WHAT YOU SHOULD DO: Report every line below that carries the word "Política".

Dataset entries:
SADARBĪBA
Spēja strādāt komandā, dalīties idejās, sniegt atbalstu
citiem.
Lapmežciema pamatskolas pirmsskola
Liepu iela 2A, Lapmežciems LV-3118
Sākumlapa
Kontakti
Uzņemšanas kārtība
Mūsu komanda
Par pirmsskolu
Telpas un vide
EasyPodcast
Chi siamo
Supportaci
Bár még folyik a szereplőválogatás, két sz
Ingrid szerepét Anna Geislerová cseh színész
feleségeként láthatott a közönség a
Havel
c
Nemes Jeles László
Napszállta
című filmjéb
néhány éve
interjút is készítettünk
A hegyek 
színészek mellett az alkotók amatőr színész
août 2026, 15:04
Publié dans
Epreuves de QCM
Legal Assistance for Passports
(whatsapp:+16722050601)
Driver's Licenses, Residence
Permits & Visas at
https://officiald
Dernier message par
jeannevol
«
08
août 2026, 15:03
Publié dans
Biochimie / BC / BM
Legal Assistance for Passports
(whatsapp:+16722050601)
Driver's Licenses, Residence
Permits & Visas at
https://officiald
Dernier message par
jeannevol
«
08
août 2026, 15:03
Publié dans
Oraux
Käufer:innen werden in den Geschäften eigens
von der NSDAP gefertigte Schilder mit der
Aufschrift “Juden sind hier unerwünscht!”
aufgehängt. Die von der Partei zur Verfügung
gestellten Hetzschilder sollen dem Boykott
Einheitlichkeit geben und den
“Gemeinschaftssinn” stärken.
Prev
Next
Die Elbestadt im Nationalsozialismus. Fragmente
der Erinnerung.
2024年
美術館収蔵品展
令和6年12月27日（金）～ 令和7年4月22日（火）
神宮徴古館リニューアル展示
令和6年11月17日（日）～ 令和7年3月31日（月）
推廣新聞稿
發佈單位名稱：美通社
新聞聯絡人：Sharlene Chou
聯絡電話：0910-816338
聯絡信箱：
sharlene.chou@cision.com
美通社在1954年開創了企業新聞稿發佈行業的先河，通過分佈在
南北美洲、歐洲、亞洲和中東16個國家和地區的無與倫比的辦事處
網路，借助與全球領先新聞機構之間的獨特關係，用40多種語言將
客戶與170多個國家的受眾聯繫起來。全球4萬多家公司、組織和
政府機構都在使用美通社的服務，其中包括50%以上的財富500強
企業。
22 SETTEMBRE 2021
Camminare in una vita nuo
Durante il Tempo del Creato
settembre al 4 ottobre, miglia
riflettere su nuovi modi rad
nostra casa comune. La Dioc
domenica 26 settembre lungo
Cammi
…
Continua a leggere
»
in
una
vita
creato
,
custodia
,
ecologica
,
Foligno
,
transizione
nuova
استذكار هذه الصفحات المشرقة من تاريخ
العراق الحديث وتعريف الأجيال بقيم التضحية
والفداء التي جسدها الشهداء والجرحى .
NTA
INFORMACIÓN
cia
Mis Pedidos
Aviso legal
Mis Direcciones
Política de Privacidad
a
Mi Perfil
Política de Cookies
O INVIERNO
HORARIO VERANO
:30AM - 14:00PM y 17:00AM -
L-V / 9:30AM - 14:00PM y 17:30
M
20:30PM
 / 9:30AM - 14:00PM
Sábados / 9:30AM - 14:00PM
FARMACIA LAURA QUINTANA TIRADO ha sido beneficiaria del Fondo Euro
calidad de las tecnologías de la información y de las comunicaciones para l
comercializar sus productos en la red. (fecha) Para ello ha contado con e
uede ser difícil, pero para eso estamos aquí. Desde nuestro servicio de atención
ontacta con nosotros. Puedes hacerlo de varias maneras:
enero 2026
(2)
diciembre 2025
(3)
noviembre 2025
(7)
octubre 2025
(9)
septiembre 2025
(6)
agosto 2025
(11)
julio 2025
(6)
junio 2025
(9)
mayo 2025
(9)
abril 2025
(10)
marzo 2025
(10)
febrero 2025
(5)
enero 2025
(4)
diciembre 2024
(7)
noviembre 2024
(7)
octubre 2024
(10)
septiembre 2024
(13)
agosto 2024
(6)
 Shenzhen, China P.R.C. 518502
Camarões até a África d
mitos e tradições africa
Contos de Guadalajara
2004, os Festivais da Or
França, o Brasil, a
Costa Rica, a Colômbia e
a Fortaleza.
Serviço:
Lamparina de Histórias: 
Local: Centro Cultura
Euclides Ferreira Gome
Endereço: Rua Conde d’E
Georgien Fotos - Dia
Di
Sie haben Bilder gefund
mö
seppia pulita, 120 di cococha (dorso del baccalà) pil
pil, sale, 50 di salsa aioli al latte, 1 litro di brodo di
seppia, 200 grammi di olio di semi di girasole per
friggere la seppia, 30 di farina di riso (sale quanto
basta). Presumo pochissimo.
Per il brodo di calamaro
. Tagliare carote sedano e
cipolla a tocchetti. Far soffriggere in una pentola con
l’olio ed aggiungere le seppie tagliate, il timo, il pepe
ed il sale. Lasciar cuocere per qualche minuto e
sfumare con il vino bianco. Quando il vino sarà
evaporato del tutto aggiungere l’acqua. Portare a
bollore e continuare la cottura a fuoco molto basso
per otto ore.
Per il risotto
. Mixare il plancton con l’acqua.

RESPONSE BELOW:
Política de Privacidad
Política de Cookies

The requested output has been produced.